The study found that 61 percent of young adults say they have family or friends who have been forced to return to their parents' home in recent years due to money problems, U.S. News & World Report said.
Unnecessary Sedation for Colonoscopy Is Common: Study
Many colonoscopy patients in the United States receive extra and unnecessary anesthesiologist-monitored sedation, resulting in nearly $1 billion in health care costs a year, according to a new study.
The researchers said many of these cases involve low-risk patients who don't require the service, CBS News and the Associated Press reported.
An analysis of insurance claims data from more than 6 million adults showed that the number of colonoscopies that included anesthesiologist-monitored sedation grew from 14 percent in 2003 to more than 30 percent in 2009.
On average, this extra treatment added about $500 to an insured patient's bill in 2009, and $150 to a Medicare patient's bill, CBS/AP reported.
The study was published Tuesday in the Journal of the American Medical Association.
Tobacco Killed Nearly 6 Million People in 2011: Report
Nearly 6 million people worldwide died last year due to tobacco use, according to an American Cancer Society and World Lung Foundation report.
It said that tobacco-related deaths nearly tripled in the past decade along with a 17 percent increase in cigarette production and increased affordability of tobacco products in low-income countries, Bloomberg News reported.
In 2011, four of every five tobacco-related deaths were in low- and middle-income countries. Tobacco use was the leading cause of death in China, the world's largest cigarette market.
The document said that if current trends continue, tobacco use and exposure may kill 1 billion people this century, Bloomberg reported.
Bill Proposes New Warning Labels for Most Video Games
A new bill being considered by U.S. lawmakers would require most video games to carry a warning label about a possible link between violent video games and aggressive behavior.
The bill submitted to the House of Representatives would require all games rated "E" (Everyone), "Everyone 10+" (Everyone 10 and older), ''T'' (Teen), ''M'' (Mature) or ''A'' (Adult) to carry the warning label. Only games rated "EC" (Early Childhood) would not be affected by the bill, CBS News reported.
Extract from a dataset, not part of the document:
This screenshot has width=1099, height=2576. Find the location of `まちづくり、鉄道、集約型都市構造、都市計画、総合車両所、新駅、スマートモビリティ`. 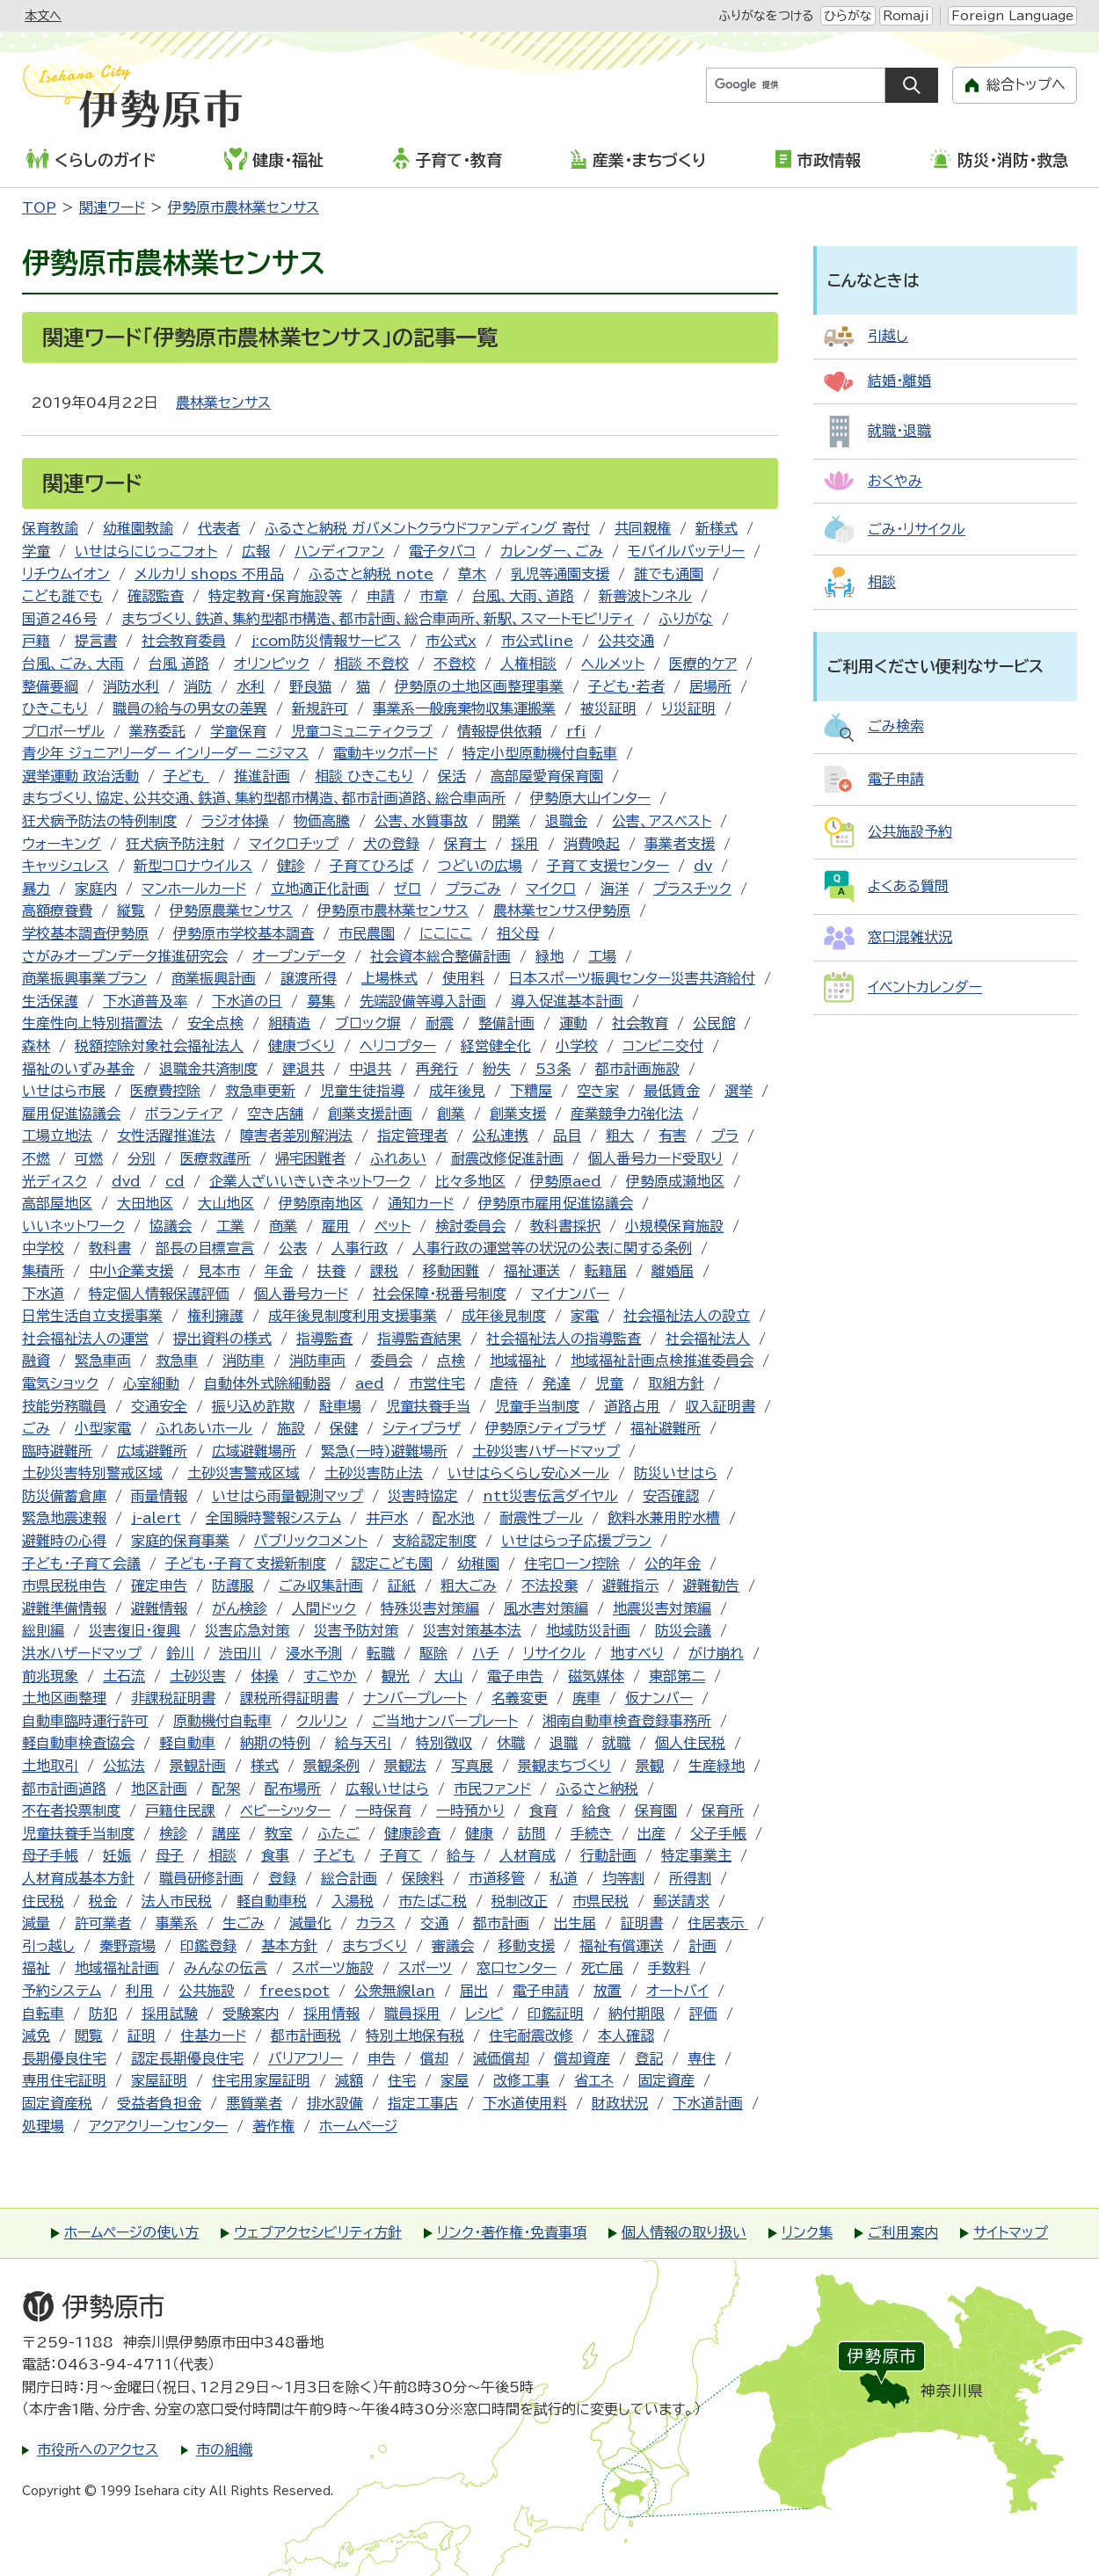 まちづくり、鉄道、集約型都市構造、都市計画、総合車両所、新駅、スマートモビリティ is located at coordinates (377, 619).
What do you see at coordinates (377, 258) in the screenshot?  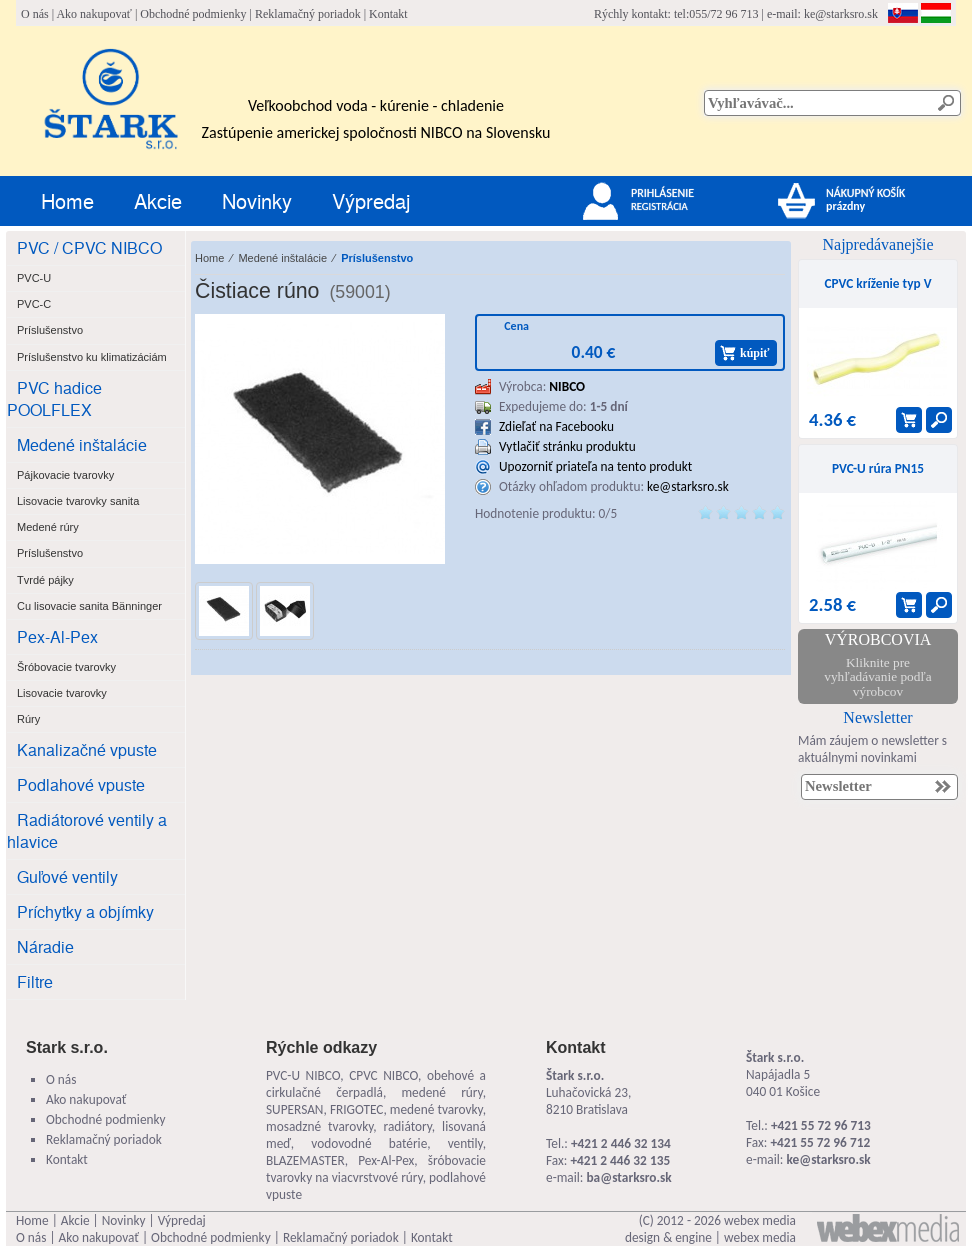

If the bill becomes law, the U.S. Consumer Product Safety Commission would have 180 days to ensure that the new labels were on the video games.
The bill was introduced by Rep. Joe Baca and Rep. Frank Wolf.
"The video game industry has a responsibility to parents, families and to consumers - to inform them of the potentially damaging content that is often found in their products," Baca told The Hill, CBS News reported. "They have repeatedly failed to live up to this responsibility."